This is the repository for the Sound Communication and Behaviour Group's Python workshop 2025. You will find all teaching materials in this repository.

Presentation

https://docs.google.com/presentation/d/1bH0J_6equk9mno7ffnL0q0_LL3T7o7mY8hCRrttJ4Bg/edit?usp=sharing

Exercises and tutorials

Exercise 1 - Python basics

This exercise will teach you the basics of Python.

Exercise 2 - Make venvs and share them

This exercise is mainly in the terminal. You learn how to make and share virtual environments.

  1. Make a virtual environment (venv) with conda and python version 3.12.
    • Verify that your environment was created by listing all available environments.
    • Activate it and use conda info and/or conda config --show channels commands to display information about the environment’s package channels (i.e. repositories from which packages will be installed)
    • Add the conda-forge channel (more up-to-date and community-run). Use conda config -h (or --help) or https://docs.conda.io/projects/conda/en/latest/user-guide/tasks/manage-channels.html to learn how to do that . Once added, display the environment’s channel priority information, and make sure it is set to 'strict'.
  2. Install the following packages:
    • spyder and spyder-notebook
    • librosa
    • Scipy version 1.15.1
    • pip-chill
    • asciimatics, pycowsay and/or coolname (check out their PyPI sites)
  3. Export the environment to an <environment>.yml file. The file should work across platforms.
    • Try creating an environment file for your operating system and compare the two .yml files.
  4. Share the file with someone in class and take their <environment>.yml file in return.
  5. Make another venv using that environment file, activate it, check its info and package list. Deactivate and remove that environment.

Here is the solution to exercise 2.

Exercise 3 - Write a Python module and use it

Here is the a template for exercise 3: my_module.py and my_script.py.

  1. Make a project folder called "exercise-3".
  2. Write a Python module called my_module.py by opening a script in your favorite editor.
    • Define at least 3 functions in my_module.py.
    • Each of the functions should have a variation of positional and keyword arguments.
    • Write docstrings for your functions.
  3. Create a second script my_script.py in the same directory and import the module.
  4. Execute all of your functions in my_script.py. Use a variation of arguments to test your functions.

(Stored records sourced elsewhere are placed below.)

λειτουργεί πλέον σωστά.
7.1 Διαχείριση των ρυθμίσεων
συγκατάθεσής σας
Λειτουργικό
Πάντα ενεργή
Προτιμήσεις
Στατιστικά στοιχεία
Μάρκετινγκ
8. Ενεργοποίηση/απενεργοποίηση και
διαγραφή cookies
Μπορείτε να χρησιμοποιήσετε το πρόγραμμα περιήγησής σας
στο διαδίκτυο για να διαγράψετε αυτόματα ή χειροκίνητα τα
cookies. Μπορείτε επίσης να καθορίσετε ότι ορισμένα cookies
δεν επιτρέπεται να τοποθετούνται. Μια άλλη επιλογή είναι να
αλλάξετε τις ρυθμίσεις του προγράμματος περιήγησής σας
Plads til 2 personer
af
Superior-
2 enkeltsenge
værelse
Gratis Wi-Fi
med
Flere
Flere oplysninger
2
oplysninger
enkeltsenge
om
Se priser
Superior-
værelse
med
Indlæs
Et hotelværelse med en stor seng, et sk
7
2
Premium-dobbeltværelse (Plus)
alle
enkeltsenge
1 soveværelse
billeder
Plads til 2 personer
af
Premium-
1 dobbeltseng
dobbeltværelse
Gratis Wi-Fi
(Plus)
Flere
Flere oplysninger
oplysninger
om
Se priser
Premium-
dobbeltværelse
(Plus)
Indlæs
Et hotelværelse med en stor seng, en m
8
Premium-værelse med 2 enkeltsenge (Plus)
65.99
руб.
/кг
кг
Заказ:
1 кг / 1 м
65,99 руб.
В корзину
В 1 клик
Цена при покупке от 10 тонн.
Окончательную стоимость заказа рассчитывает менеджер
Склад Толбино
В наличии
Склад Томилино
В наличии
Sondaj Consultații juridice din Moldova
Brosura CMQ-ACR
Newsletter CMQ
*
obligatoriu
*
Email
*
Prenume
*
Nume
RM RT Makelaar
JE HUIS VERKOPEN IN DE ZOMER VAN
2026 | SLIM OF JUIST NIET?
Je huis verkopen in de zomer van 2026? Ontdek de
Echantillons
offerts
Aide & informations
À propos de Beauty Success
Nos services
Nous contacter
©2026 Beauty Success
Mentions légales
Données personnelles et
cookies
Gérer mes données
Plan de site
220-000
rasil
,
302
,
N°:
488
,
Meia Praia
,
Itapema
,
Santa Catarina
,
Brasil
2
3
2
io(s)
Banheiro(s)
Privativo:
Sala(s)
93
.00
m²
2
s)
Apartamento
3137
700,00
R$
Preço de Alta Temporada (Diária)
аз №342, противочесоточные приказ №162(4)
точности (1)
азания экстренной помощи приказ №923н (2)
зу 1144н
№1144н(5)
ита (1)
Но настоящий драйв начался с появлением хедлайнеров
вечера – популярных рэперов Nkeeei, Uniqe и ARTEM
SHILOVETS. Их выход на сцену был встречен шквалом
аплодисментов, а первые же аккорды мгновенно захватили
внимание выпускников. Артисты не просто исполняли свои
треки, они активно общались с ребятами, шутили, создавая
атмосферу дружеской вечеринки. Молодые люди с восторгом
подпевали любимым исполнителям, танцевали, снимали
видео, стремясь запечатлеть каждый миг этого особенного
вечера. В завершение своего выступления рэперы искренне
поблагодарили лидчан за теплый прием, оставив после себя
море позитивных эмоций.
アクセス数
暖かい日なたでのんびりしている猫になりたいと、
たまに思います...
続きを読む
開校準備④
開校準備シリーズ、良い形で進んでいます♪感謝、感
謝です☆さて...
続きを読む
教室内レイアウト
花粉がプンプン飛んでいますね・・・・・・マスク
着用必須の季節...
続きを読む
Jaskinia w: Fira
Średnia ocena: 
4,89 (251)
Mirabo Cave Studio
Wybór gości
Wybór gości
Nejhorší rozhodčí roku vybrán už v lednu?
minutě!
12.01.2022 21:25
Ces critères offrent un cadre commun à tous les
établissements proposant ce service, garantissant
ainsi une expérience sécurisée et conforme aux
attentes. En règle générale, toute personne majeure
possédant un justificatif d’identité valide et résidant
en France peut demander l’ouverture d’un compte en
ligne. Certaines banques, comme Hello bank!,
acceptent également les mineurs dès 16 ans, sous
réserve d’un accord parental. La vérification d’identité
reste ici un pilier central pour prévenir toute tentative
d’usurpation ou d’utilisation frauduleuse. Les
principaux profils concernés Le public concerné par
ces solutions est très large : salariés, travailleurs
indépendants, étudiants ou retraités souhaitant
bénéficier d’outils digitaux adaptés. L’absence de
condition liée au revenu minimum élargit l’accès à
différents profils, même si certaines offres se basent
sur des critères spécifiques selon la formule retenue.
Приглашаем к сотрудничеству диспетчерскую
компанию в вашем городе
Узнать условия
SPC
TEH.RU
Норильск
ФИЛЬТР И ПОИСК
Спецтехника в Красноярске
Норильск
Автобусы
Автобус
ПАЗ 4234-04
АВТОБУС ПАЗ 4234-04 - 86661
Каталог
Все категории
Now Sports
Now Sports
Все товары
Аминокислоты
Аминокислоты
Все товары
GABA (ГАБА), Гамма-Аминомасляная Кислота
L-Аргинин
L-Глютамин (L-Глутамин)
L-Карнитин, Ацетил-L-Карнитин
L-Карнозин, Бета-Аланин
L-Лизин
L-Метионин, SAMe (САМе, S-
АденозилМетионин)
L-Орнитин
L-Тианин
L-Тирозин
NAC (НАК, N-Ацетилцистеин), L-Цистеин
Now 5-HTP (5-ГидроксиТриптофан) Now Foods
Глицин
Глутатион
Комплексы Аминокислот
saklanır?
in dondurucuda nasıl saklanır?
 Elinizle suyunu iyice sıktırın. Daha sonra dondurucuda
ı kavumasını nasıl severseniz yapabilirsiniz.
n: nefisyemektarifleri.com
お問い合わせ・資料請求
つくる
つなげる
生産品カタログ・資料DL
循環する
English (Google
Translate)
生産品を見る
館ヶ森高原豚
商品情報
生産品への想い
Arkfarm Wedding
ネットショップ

You should also print the docstring to the terminal using the help(my_module.<your_function>) command.
  5. Now move the my_module.py file into a different directory and adjust the imports accordingly.
    • Move the file into a new directory within "exercise-3".
    • Move the file into a different directory outside of "exercise-3". Use the sys module to append the new path/location of my_module.py.

Here is the solution to exercise 3.

Exercise 4 - Your first acoustic analysis project in Python

Here is the template for exercise 4.

  1. Make a new directory and unzip the zip-folder "find_the_wavs.zip" into it.
  2. Make a new venv for this exercise and install the packages scipy, matplotlib, soundfile and sounddevice.
  3. There are 15 audio files hidden in "find_the_wavs". Find all and put them into a single list. Sort the list based on the filenames.
  4. Read a random audiofile into an array.
    • Extract the following parameters: sampling rate, number of channels, total number of samples, duration, bit depth.
    • Compare the output array from soundfile and scipy. What is the difference and how can you convert one to the other?
    • Play the audio file at an appropriate sampling rate.
  5. [Optional] Loop over all recordings: which has the most channels? Which is the longest recording (duration in seconds)?
  6. Pick the recording #5 to continue this exercise. Plot the oscillogram of the recording with an appropriate time scale.
  7. Select a call segment to continue your analysis with. The segment should only contain a single vocalization. This segment will be used from here onwards.
    • Spyder: to get inline plots working you need to unselect "Mute inline plotting" in the Plots pane menu (right side)
    • Now the plots are inline in the consol. To make it interactive you need to run %matplotlib qt in the consol. Then figures are opened in a separate window. Run the figure code again after setting matplotlib to qt. To move back to inline plots run %matplotlib inline.
    • Default handling of plots can be changed in Tools > Preferences > IPython console > Graphics.
  8. Generate a plot that indicates which part of the recording segment contains 95% of the energy. You can use the cumulative energy to find the correct window.
  9. [Optional] Extract the following basic parameters from the time domain signal: peak, peak-to-peak and RMS pressure, energy.
  10. Transform the signal segment into the frequency domain. Additionally, estimate the power spectral density with Welch's method. Plot both into the same figure. Make sure you normalize both correctly to display [dB/Hz] on the y-axis.
  11. [Optional] Extract the following basic parameters from the frequency domain signal: peak frequency, bandwidth and centroid frequency.
  12. Plot a spectrogram of the whole recording.
  13. [Optional] Convert the analysis pipeline into a series of functions such that you can loop over all 15 recordings and display all plots and extract all parameters where possible.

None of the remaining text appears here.